**Exercise**
Show all lines from the listing below that contain "успех".

**Given records**
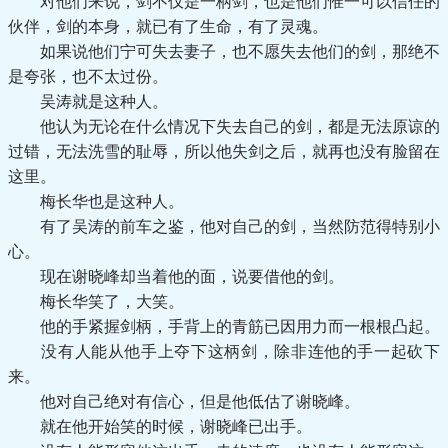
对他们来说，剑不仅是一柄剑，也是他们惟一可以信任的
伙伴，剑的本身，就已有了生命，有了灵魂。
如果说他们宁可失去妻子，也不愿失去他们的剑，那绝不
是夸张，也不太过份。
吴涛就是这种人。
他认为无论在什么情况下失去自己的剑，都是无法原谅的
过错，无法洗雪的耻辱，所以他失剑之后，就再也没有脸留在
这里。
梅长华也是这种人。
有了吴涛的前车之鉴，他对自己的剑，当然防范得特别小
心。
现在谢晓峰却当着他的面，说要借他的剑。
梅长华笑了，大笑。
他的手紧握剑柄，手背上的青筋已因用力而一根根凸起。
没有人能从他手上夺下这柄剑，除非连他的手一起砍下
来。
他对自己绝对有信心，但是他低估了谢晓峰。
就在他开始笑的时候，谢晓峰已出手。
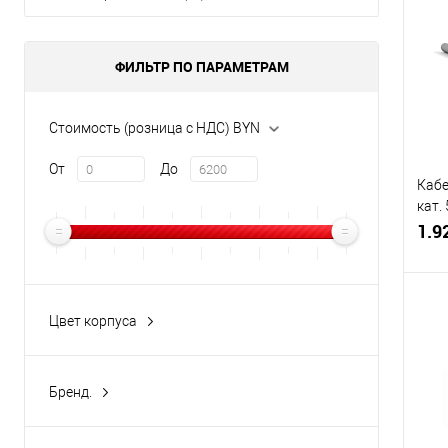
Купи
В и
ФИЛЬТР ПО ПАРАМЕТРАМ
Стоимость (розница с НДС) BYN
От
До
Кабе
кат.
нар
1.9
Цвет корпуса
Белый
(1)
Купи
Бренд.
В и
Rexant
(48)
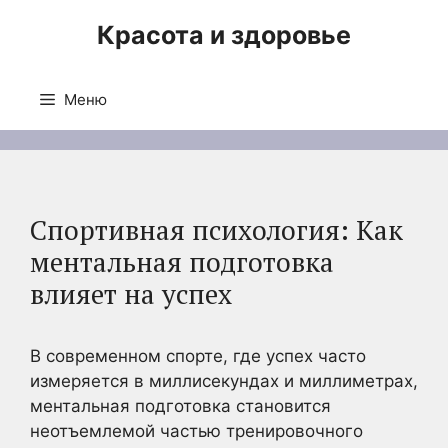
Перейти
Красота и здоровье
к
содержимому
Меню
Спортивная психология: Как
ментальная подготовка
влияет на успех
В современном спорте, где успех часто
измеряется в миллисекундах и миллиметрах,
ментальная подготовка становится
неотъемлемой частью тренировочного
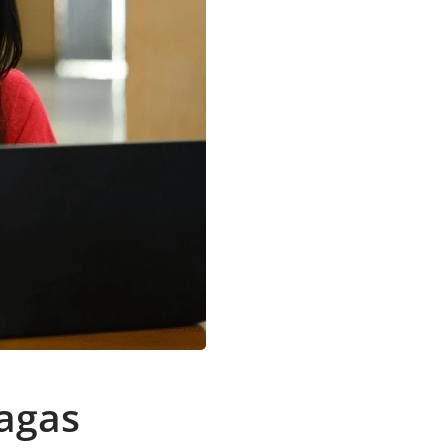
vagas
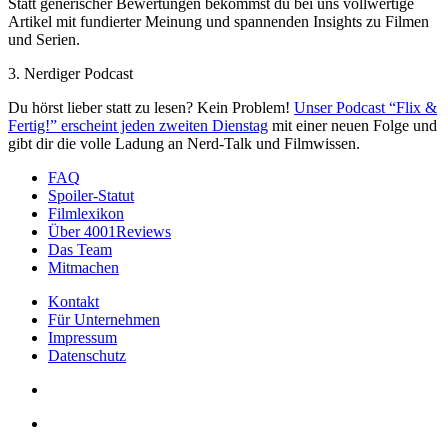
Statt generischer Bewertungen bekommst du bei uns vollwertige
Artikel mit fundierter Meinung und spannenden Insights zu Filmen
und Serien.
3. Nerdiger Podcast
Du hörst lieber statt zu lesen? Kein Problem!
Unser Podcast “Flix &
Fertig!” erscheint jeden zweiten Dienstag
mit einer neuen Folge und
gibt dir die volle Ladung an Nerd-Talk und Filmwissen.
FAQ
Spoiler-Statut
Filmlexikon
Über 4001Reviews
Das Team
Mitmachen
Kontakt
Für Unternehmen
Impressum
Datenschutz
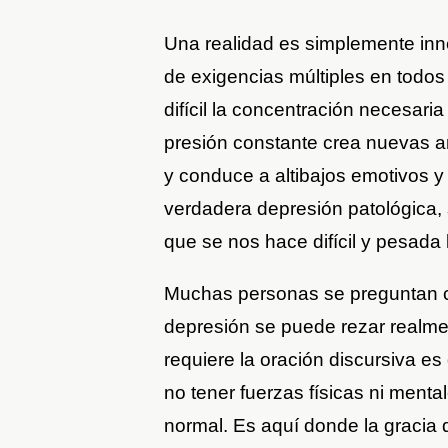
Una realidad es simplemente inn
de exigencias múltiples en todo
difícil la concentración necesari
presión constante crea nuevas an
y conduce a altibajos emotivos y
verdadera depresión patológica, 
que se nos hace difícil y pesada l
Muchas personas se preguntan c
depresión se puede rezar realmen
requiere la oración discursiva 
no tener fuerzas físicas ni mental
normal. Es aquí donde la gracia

**The completed task**
влияет на успех
В современном спорте, где успех часто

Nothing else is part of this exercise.